» **YOUR TASK**
Extract all lines that hold "excel" from the records below.

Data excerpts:

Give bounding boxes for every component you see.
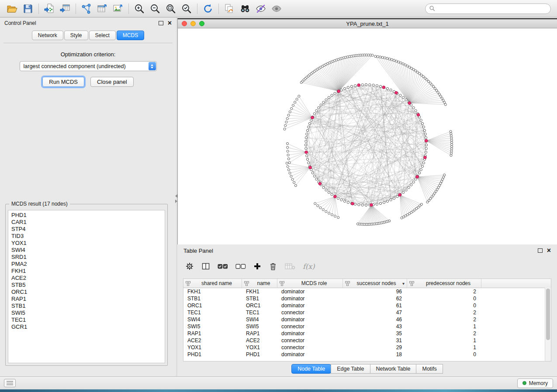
table-scrollbar-thumb[interactable]	[546, 289, 550, 340]
clear-table-icon[interactable]	[285, 263, 295, 270]
maximize-window-icon[interactable]	[199, 21, 204, 26]
table-row[interactable]: STB1STB1dominator620	[183, 295, 551, 302]
network-canvas[interactable]	[178, 28, 557, 244]
splitter-collapse-icons[interactable]	[175, 194, 177, 203]
mcds-result-item[interactable]: STP4	[11, 226, 165, 233]
mcds-result-item[interactable]: SRD1	[11, 254, 165, 261]
tab-node-table[interactable]: Node Table	[291, 364, 331, 374]
copy-network-icon[interactable]	[221, 2, 237, 15]
run-mcds-button[interactable]: Run MCDS	[42, 77, 84, 87]
show-hidden-eye-icon[interactable]	[269, 2, 284, 15]
table-row[interactable]: PHD1PHD1dominator180	[183, 351, 551, 358]
mcds-result-item[interactable]: ORC1	[11, 289, 165, 296]
mcds-result-item[interactable]: PMA2	[11, 261, 165, 268]
new-network-icon[interactable]	[79, 2, 94, 15]
table-toolbar: f(x)	[177, 257, 557, 276]
tab-style[interactable]: Style	[64, 31, 88, 40]
sort-caret-icon[interactable]: ▾	[402, 281, 405, 286]
status-bar: Memory	[0, 376, 557, 389]
tab-mcds[interactable]: MCDS	[117, 31, 144, 40]
table-row[interactable]: ORC1ORC1dominator610	[183, 302, 551, 309]
column-header-successor-nodes[interactable]: successor nodes▾	[343, 279, 407, 288]
table-row[interactable]: RAP1RAP1dominator352	[183, 330, 551, 337]
close-window-icon[interactable]	[182, 21, 187, 26]
table-panel: Table Panel ×	[177, 244, 557, 376]
mcds-result-item[interactable]: YOX1	[11, 240, 165, 247]
network-graph[interactable]	[178, 28, 556, 244]
tab-divider	[3, 43, 173, 43]
search-box[interactable]	[425, 3, 551, 14]
mcds-result-item[interactable]: STB1	[11, 303, 165, 309]
mcds-result-item[interactable]: TID3	[11, 233, 165, 240]
mcds-result-item[interactable]: TEC1	[11, 316, 165, 323]
tab-select[interactable]: Select	[89, 31, 116, 40]
zoom-out-icon[interactable]	[147, 2, 163, 15]
binoculars-icon[interactable]	[237, 2, 253, 15]
network-window-titlebar[interactable]: YPA_prune.txt_1	[178, 19, 557, 28]
zoom-selected-icon[interactable]	[179, 2, 194, 15]
panel-splitter[interactable]	[176, 17, 177, 376]
mcds-result-item[interactable]: GCR1	[11, 323, 165, 330]
select-all-icon[interactable]	[218, 263, 228, 270]
memory-button[interactable]: Memory	[517, 378, 553, 388]
zoom-fit-icon[interactable]	[163, 2, 179, 15]
float-panel-icon[interactable]	[159, 21, 163, 25]
minimize-window-icon[interactable]	[190, 21, 196, 26]
memory-button-label: Memory	[529, 380, 548, 386]
control-panel-title: Control Panel	[4, 20, 36, 26]
tab-network-table[interactable]: Network Table	[370, 364, 417, 374]
table-row[interactable]: SWI4SWI4dominator462	[183, 316, 551, 323]
import-table-file-icon[interactable]	[57, 2, 73, 15]
criterion-dropdown[interactable]: largest connected component (undirected)	[20, 61, 157, 71]
mcds-result-item[interactable]: PHD1	[11, 212, 165, 219]
table-row[interactable]: FKH1FKH1dominator962	[183, 288, 551, 295]
zoom-in-icon[interactable]	[131, 2, 147, 15]
mcds-result-item[interactable]: CAR1	[11, 219, 165, 226]
tab-motifs[interactable]: Motifs	[416, 364, 443, 374]
hide-selected-eye-icon[interactable]	[253, 2, 269, 15]
close-panel-icon[interactable]: ×	[168, 20, 172, 27]
float-table-panel-icon[interactable]	[538, 248, 543, 253]
mcds-result-item[interactable]: SWI4	[11, 247, 165, 254]
tab-network[interactable]: Network	[32, 31, 63, 40]
column-header-shared-name[interactable]: shared name	[183, 279, 242, 288]
table-scrollbar[interactable]	[545, 288, 551, 361]
function-builder-icon[interactable]: f(x)	[303, 262, 315, 271]
node-table-body: FKH1FKH1dominator962STB1STB1dominator620…	[183, 288, 551, 358]
mcds-result-item[interactable]: ACE2	[11, 275, 165, 282]
deselect-all-icon[interactable]	[235, 263, 246, 270]
mcds-result-item[interactable]: STB5	[11, 282, 165, 289]
column-header-name[interactable]: name	[242, 279, 277, 288]
mcds-result-list[interactable]: PHD1CAR1STP4TID3YOX1SWI4SRD1PMA2FKH1ACE2…	[8, 210, 165, 363]
table-row[interactable]: YOX1YOX1connector291	[183, 344, 551, 351]
status-menu-icon[interactable]	[4, 379, 16, 387]
close-table-panel-icon[interactable]: ×	[547, 247, 551, 254]
tab-edge-table[interactable]: Edge Table	[331, 364, 370, 374]
mcds-result-item[interactable]: FKH1	[11, 268, 165, 275]
table-row[interactable]: TEC1TEC1connector472	[183, 309, 551, 316]
delete-row-trash-icon[interactable]	[269, 262, 277, 271]
refresh-icon[interactable]	[200, 2, 216, 15]
mcds-result-fieldset: MCDS result (17 nodes) PHD1CAR1STP4TID3Y…	[5, 204, 168, 366]
desktop-wallpaper-strip	[0, 389, 557, 392]
search-input[interactable]	[438, 5, 547, 12]
show-columns-icon[interactable]	[201, 262, 210, 271]
close-panel-button[interactable]: Close panel	[90, 77, 134, 87]
export-image-icon[interactable]	[110, 2, 126, 15]
column-header-predecessor-nodes[interactable]: predecessor nodes	[407, 279, 481, 288]
new-table-icon[interactable]	[94, 2, 110, 15]
mcds-result-item[interactable]: SWI5	[11, 309, 165, 316]
main-toolbar	[0, 0, 557, 17]
add-row-plus-icon[interactable]	[253, 262, 261, 270]
table-options-gear-icon[interactable]	[185, 262, 194, 271]
network-window: YPA_prune.txt_1	[177, 18, 557, 244]
table-row[interactable]: SWI5SWI5connector431	[183, 323, 551, 330]
import-network-file-icon[interactable]	[42, 2, 57, 15]
table-row[interactable]: ACE2ACE2connector311	[183, 337, 551, 344]
criterion-dropdown-value: largest connected component (undirected)	[20, 63, 147, 69]
open-folder-icon[interactable]	[4, 2, 20, 15]
mcds-result-item[interactable]: RAP1	[11, 296, 165, 303]
column-header-MCDS-role[interactable]: MCDS role	[277, 279, 343, 288]
control-panel: Control Panel × NetworkStyleSelectMCDS O…	[0, 17, 176, 376]
save-icon[interactable]	[20, 2, 36, 15]
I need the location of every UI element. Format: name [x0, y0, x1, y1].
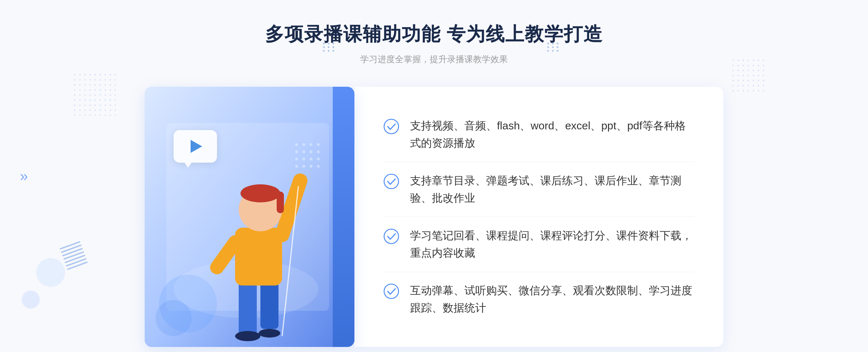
- illustration-card: [145, 87, 354, 347]
- divider-2: [383, 216, 694, 217]
- svg-point-34: [384, 174, 399, 189]
- content-area: 支持视频、音频、flash、word、excel、ppt、pdf等各种格式的资源…: [145, 87, 723, 347]
- features-panel: 支持视频、音频、flash、word、excel、ppt、pdf等各种格式的资源…: [354, 87, 723, 347]
- svg-point-18: [317, 165, 320, 168]
- feature-item-2: 支持章节目录、弹题考试、课后练习、课后作业、章节测验、批改作业: [383, 165, 694, 214]
- svg-point-17: [310, 165, 312, 168]
- svg-point-6: [317, 143, 320, 146]
- deco-circle-2: [22, 291, 40, 309]
- svg-point-5: [310, 143, 312, 146]
- svg-point-3: [295, 143, 298, 146]
- svg-rect-1: [333, 87, 354, 347]
- play-bubble: [174, 130, 217, 163]
- check-icon-3: [383, 228, 399, 244]
- check-icon-1: [383, 119, 399, 134]
- svg-rect-31: [277, 192, 284, 213]
- feature-text-3: 学习笔记回看、课程提问、课程评论打分、课件资料下载，重点内容收藏: [410, 227, 694, 262]
- deco-circle-1: [36, 258, 65, 287]
- svg-point-7: [295, 150, 298, 153]
- feature-item-1: 支持视频、音频、flash、word、excel、ppt、pdf等各种格式的资源…: [383, 110, 694, 159]
- divider-3: [383, 272, 694, 272]
- svg-point-30: [241, 184, 280, 202]
- play-icon: [191, 140, 202, 153]
- svg-point-8: [302, 150, 305, 153]
- divider-1: [383, 162, 694, 162]
- svg-point-15: [295, 165, 298, 168]
- svg-point-4: [302, 143, 305, 146]
- header-dots-left: [547, 43, 559, 52]
- left-chevron-icon: »: [20, 168, 28, 184]
- feature-item-4: 互动弹幕、试听购买、微信分享、观看次数限制、学习进度跟踪、数据统计: [383, 275, 694, 324]
- svg-point-25: [259, 329, 280, 338]
- dots-decoration-right: [731, 58, 767, 94]
- feature-text-2: 支持章节目录、弹题考试、课后练习、课后作业、章节测验、批改作业: [410, 172, 694, 207]
- feature-text-4: 互动弹幕、试听购买、微信分享、观看次数限制、学习进度跟踪、数据统计: [410, 282, 694, 317]
- svg-point-36: [384, 284, 399, 299]
- svg-point-14: [317, 158, 320, 160]
- svg-rect-23: [260, 282, 278, 329]
- feature-item-3: 学习笔记回看、课程提问、课程评论打分、课件资料下载，重点内容收藏: [383, 220, 694, 269]
- svg-point-13: [310, 158, 312, 160]
- check-icon-4: [383, 283, 399, 299]
- svg-point-33: [384, 119, 399, 134]
- header-section: 多项录播课辅助功能 专为线上教学打造 学习进度全掌握，提升录播课教学效果: [265, 22, 603, 65]
- svg-point-35: [384, 229, 399, 244]
- bg-illustration: [145, 87, 354, 347]
- feature-text-1: 支持视频、音频、flash、word、excel、ppt、pdf等各种格式的资源…: [410, 117, 694, 152]
- header-dots-right: [323, 43, 335, 52]
- svg-point-11: [295, 158, 298, 160]
- svg-rect-22: [239, 282, 257, 336]
- page-container: » 多项录播课辅助功能 专为线上教学打造 学习进度全: [0, 0, 868, 352]
- svg-point-24: [235, 331, 260, 341]
- svg-point-12: [302, 158, 305, 160]
- dots-decoration-left: [72, 72, 116, 116]
- svg-point-10: [317, 150, 320, 153]
- page-subtitle: 学习进度全掌握，提升录播课教学效果: [265, 53, 603, 65]
- svg-point-9: [310, 150, 312, 153]
- check-icon-2: [383, 173, 399, 189]
- svg-point-16: [302, 165, 305, 168]
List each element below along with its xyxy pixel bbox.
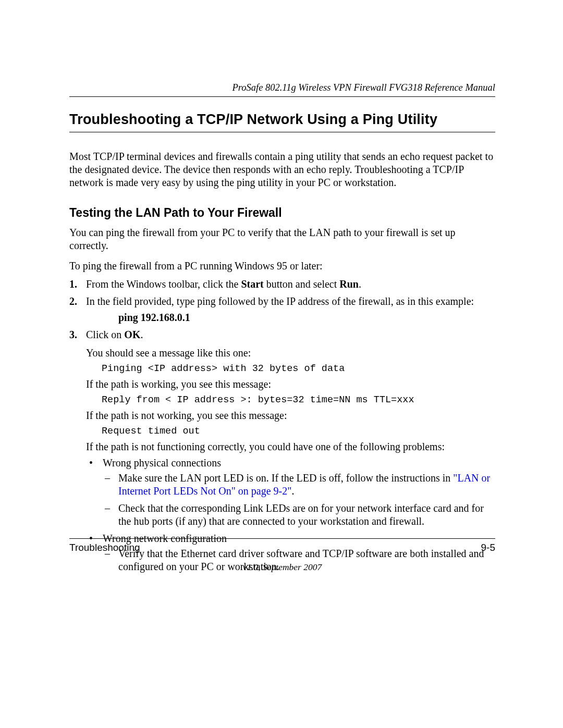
step-1-bold-start: Start: [241, 278, 263, 290]
step-list: 1. From the Windows toolbar, click the S…: [69, 278, 495, 573]
dash-list-physical: Make sure the LAN port LED is on. If the…: [103, 472, 495, 528]
step-2-command: ping 192.168.0.1: [118, 311, 495, 324]
dash-physical-1-post: .: [291, 485, 294, 497]
step-1: 1. From the Windows toolbar, click the S…: [69, 278, 495, 291]
step-1-text-post: .: [359, 278, 361, 290]
after3-p4: If the path is not functioning correctly…: [86, 440, 495, 453]
subsection-p2: To ping the firewall from a PC running W…: [69, 260, 495, 273]
step-1-text-mid: button and select: [264, 278, 340, 290]
step-3-text-post: .: [140, 329, 143, 340]
footer-page-number: 9-5: [481, 542, 495, 553]
footer-version: v1.0, September 2007: [69, 562, 495, 573]
after3-p1: You should see a message like this one:: [86, 347, 495, 360]
footer: Troubleshooting 9-5 v1.0, September 2007: [69, 538, 495, 573]
dash-physical-1: Make sure the LAN port LED is on. If the…: [103, 472, 495, 498]
subsection-title: Testing the LAN Path to Your Firewall: [69, 206, 495, 220]
step-3-number: 3.: [69, 328, 77, 341]
footer-rule: [69, 538, 495, 539]
bullet-physical-title: Wrong physical connections: [103, 457, 221, 468]
step-2-number: 2.: [69, 295, 77, 308]
header-rule: [69, 96, 495, 97]
step-3: 3. Click on OK. You should see a message…: [69, 328, 495, 573]
step-2-text: In the field provided, type ping followe…: [86, 295, 474, 307]
code-reply: Reply from < IP address >: bytes=32 time…: [102, 394, 495, 406]
page: ProSafe 802.11g Wireless VPN Firewall FV…: [0, 0, 563, 728]
step-1-text-pre: From the Windows toolbar, click the: [86, 278, 241, 290]
bullet-physical: Wrong physical connections Make sure the…: [86, 456, 495, 528]
step-3-text-pre: Click on: [86, 329, 124, 340]
title-rule: [69, 132, 495, 132]
footer-section-name: Troubleshooting: [69, 542, 140, 553]
intro-paragraph: Most TCP/IP terminal devices and firewal…: [69, 150, 495, 189]
code-timeout: Request timed out: [102, 425, 495, 437]
dash-physical-2: Check that the corresponding Link LEDs a…: [103, 502, 495, 528]
dash-physical-1-pre: Make sure the LAN port LED is on. If the…: [118, 472, 453, 484]
code-pinging: Pinging <IP address> with 32 bytes of da…: [102, 363, 495, 375]
running-header: ProSafe 802.11g Wireless VPN Firewall FV…: [69, 82, 495, 93]
section-title: Troubleshooting a TCP/IP Network Using a…: [69, 112, 495, 128]
step-1-number: 1.: [69, 278, 77, 291]
step-1-bold-run: Run: [339, 278, 359, 290]
step-2: 2. In the field provided, type ping foll…: [69, 295, 495, 324]
footer-line: Troubleshooting 9-5: [69, 542, 495, 553]
after3-p2: If the path is working, you see this mes…: [86, 378, 495, 391]
after3-p3: If the path is not working, you see this…: [86, 409, 495, 422]
step-3-bold-ok: OK: [124, 329, 140, 340]
subsection-p1: You can ping the firewall from your PC t…: [69, 226, 495, 252]
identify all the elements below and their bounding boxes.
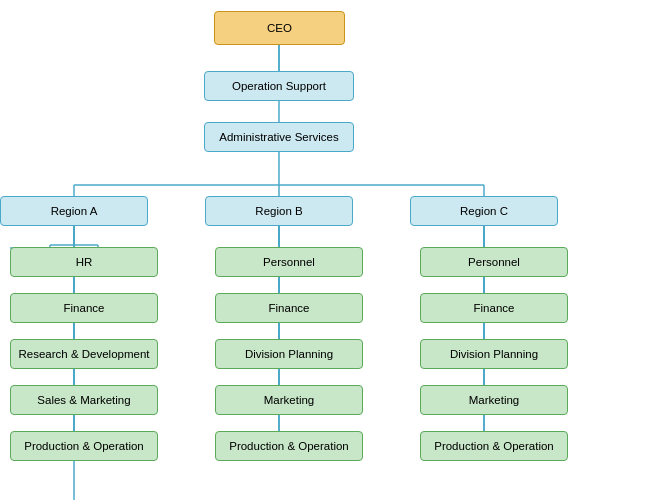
a-sm-node: Sales & Marketing [10,385,158,415]
op-support-node: Operation Support [204,71,354,101]
b-marketing-node: Marketing [215,385,363,415]
org-chart: CEO Operation Support Administrative Ser… [0,0,650,504]
c-marketing-node: Marketing [420,385,568,415]
b-finance-node: Finance [215,293,363,323]
a-po-node: Production & Operation [10,431,158,461]
ceo-node: CEO [214,11,345,45]
b-personnel-node: Personnel [215,247,363,277]
a-hr-node: HR [10,247,158,277]
b-po-node: Production & Operation [215,431,363,461]
admin-services-node: Administrative Services [204,122,354,152]
c-po-node: Production & Operation [420,431,568,461]
c-finance-node: Finance [420,293,568,323]
region-c-node: Region C [410,196,558,226]
region-b-node: Region B [205,196,353,226]
b-dp-node: Division Planning [215,339,363,369]
region-a-node: Region A [0,196,148,226]
c-personnel-node: Personnel [420,247,568,277]
a-finance-node: Finance [10,293,158,323]
a-rd-node: Research & Development [10,339,158,369]
c-dp-node: Division Planning [420,339,568,369]
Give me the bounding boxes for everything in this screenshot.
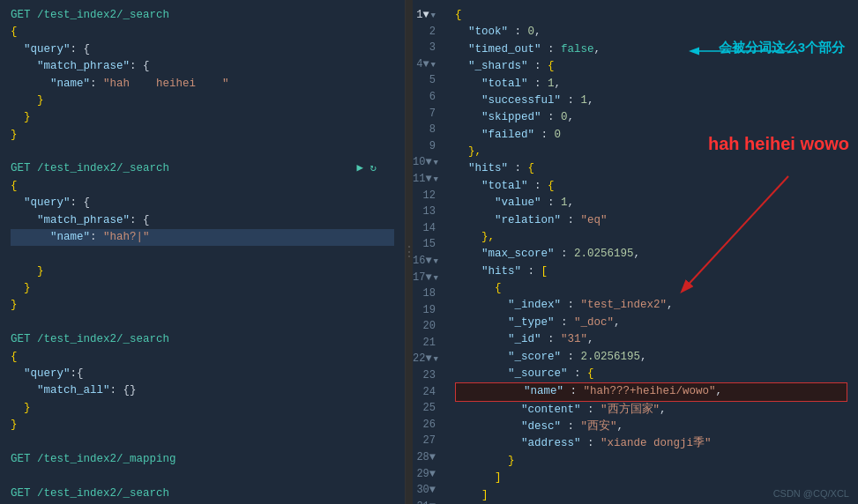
line-numbers: 1▼ 2 3 4▼ 5 6 7 8 9 10▼ 11▼ 12 13 14 15 … [413,0,444,504]
annotation-shards: 会被分词这么3个部分 [719,37,845,57]
watermark: CSDN @CQ/XCL [773,488,849,499]
panel-divider[interactable]: ⋮ [406,0,413,504]
annotation-hah: hah heihei wowo [708,130,849,158]
right-code-area: { "took" : 0, "timed_out" : false, "_sha… [444,0,858,504]
right-editor-panel: 1▼ 2 3 4▼ 5 6 7 8 9 10▼ 11▼ 12 13 14 15 … [413,0,858,504]
left-editor-panel[interactable]: GET /test_index2/_search { "query": { "m… [0,0,406,504]
left-code: GET /test_index2/_search { "query": { "m… [0,7,405,504]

» **RESPONSE TO THIS EXERCISE**
- content-area: 支持视频、音频、flash、word、excel、ppt、pdf等各种格式的资源…: [145, 87, 723, 347]
- features-panel: 支持视频、音频、flash、word、excel、ppt、pdf等各种格式的资源…: [354, 87, 723, 347]
- feature-item-1: 支持视频、音频、flash、word、excel、ppt、pdf等各种格式的资源…: [383, 110, 694, 159]
- feature-text-1: 支持视频、音频、flash、word、excel、ppt、pdf等各种格式的资源…: [410, 117, 694, 152]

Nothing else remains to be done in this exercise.